The expected behaviour achieved simply in vertex shader without gpgpu:
But with gpgpu, this is what I managed:
This is my shader code:
void main() {
vec2 uv = vUv;
vec4 pos = texture2D( tMap, vUv );
vec2 mouse = uMouse;
vec2 targetPos = mouse + pos.xy;
float targetLen = length( mouse );
float len = distance( mouse.xy, pos.xy ); // this needs to shrink for every particle together
pos.xy += ( targetPos - pos.xy ) * .01 * len;
gl_FragColor = pos;
}
I know my approach is wrong because each frame, pos.xy
get re-written in the texture and we keep adding the mouse.xy to it. But in what way can I actually fix the offset so that the distance
function keeps shrinking the velocity for each particle together?
I modified your fiddle code (https://jsfiddle.net/zn8sm5gx/), you can see if it meets your expectations now.

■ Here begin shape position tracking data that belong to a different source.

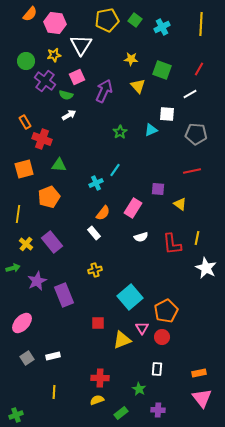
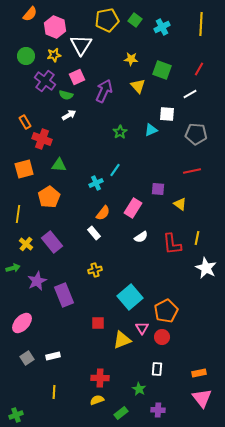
pink hexagon at (55, 23): moved 4 px down; rotated 15 degrees clockwise
green circle at (26, 61): moved 5 px up
orange pentagon at (49, 197): rotated 10 degrees counterclockwise
white semicircle at (141, 237): rotated 16 degrees counterclockwise
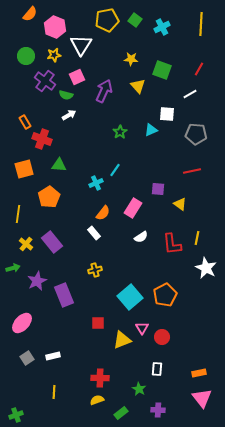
orange pentagon at (166, 311): moved 1 px left, 16 px up
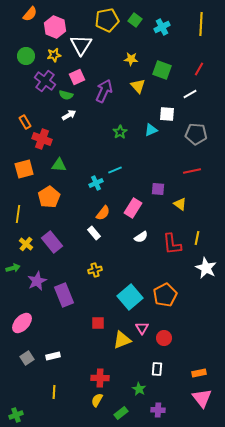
cyan line at (115, 170): rotated 32 degrees clockwise
red circle at (162, 337): moved 2 px right, 1 px down
yellow semicircle at (97, 400): rotated 40 degrees counterclockwise
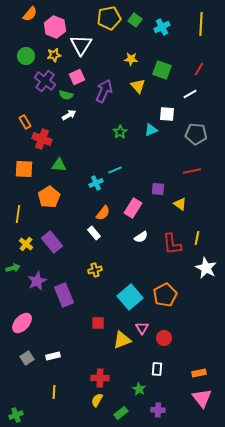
yellow pentagon at (107, 20): moved 2 px right, 2 px up
orange square at (24, 169): rotated 18 degrees clockwise
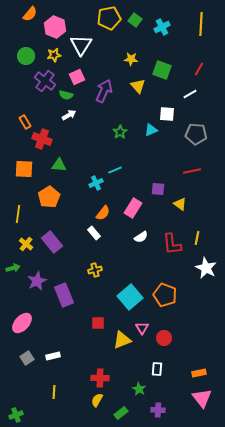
orange pentagon at (165, 295): rotated 25 degrees counterclockwise
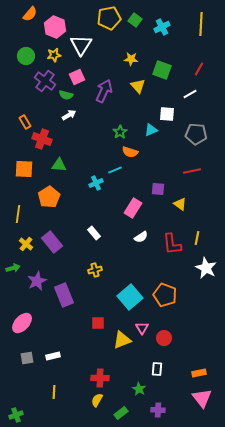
orange semicircle at (103, 213): moved 27 px right, 61 px up; rotated 70 degrees clockwise
gray square at (27, 358): rotated 24 degrees clockwise
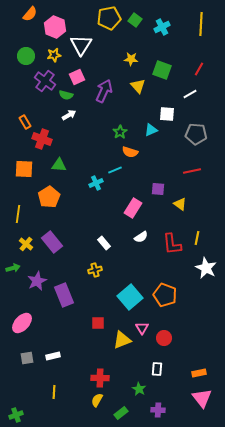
white rectangle at (94, 233): moved 10 px right, 10 px down
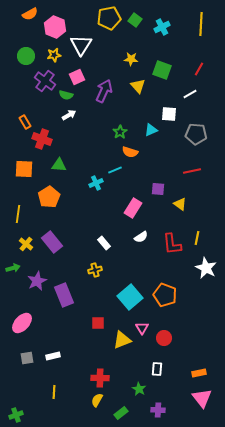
orange semicircle at (30, 14): rotated 21 degrees clockwise
white square at (167, 114): moved 2 px right
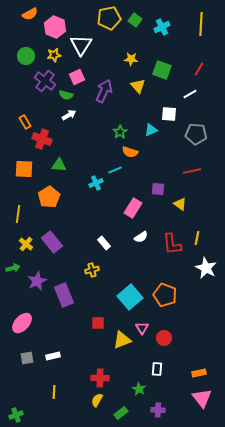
yellow cross at (95, 270): moved 3 px left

The real thing you wanna do is to calculate the delta between the mouse position at frame n-1
and at frame n
, and then add this delta to pos
in the shader, like:
precision highp float;
uniform float uTime;
uniform sampler2D tMap;
uniform vec2 uMouse;
uniform vec2 uLastMouse;
varying vec2 vUv;
void main() {
vec4 pos = texture2D( tMap, vUv );
vec2 moveDelta = uMouse - uLastMouse;
pos.xy += moveDelta;
gl_FragColor = pos;
}
Just record the mouse position at the last frame in a uniform variable, and update it on a pre-frame basis. You can achieve this by decoupling the handling of mousemove
event and setting the render states:
// EVENTS
#events(){
this.currentMouse = new Vec2();
this.lastMouse = new Vec2();
this.mouseMoved = false;
document.addEventListener('mousemove', ( e ) => {
this.progress = 0;
this.mouseMoved = true;
this.lastMouse = this.currentMouse.clone();
this.currentMouse.x = ( e.pageX / this.gl.renderer.width ) * 2 - 1;
this.currentMouse.y = ( e.pageY / this.gl.renderer.height ) * 2 - 1;
});
}
// ANIMATE
#animate(){
// UPDATING VALUES
// this.speed = (t * 0.000007) % 1;
this.speed += .007;
if (this.mouseMoved) {
this.positionBuffer.passes[0].uniforms.uMouse.value = new Vec2( this.currentMouse.x, -this.currentMouse.y );
this.positionBuffer.passes[0].uniforms.uLastMouse.value = new Vec2( this.lastMouse.x, -this.lastMouse.y );
this.mouseMoved = false;
} else {
this.positionBuffer.passes[0].uniforms.uLastMouse.value = new Vec2( this.currentMouse.x, -this.currentMouse.y );
}
this.sourceMesh.program.uniforms.uTime.value = this.speed;
this.positionBuffer.passes[0].uniforms.uTime.value = this.speed;
this.positionBuffer.render();
this.renderer.render({ scene: this.sourceMesh.scene, camera: this.camera });
requestAnimationFrame( this.#animate.bind(this) );
}
Here #events
focuses on updating the "last changed mouse position", and uses a boolean to notify the rendering routine about whether this change happened at the last frame.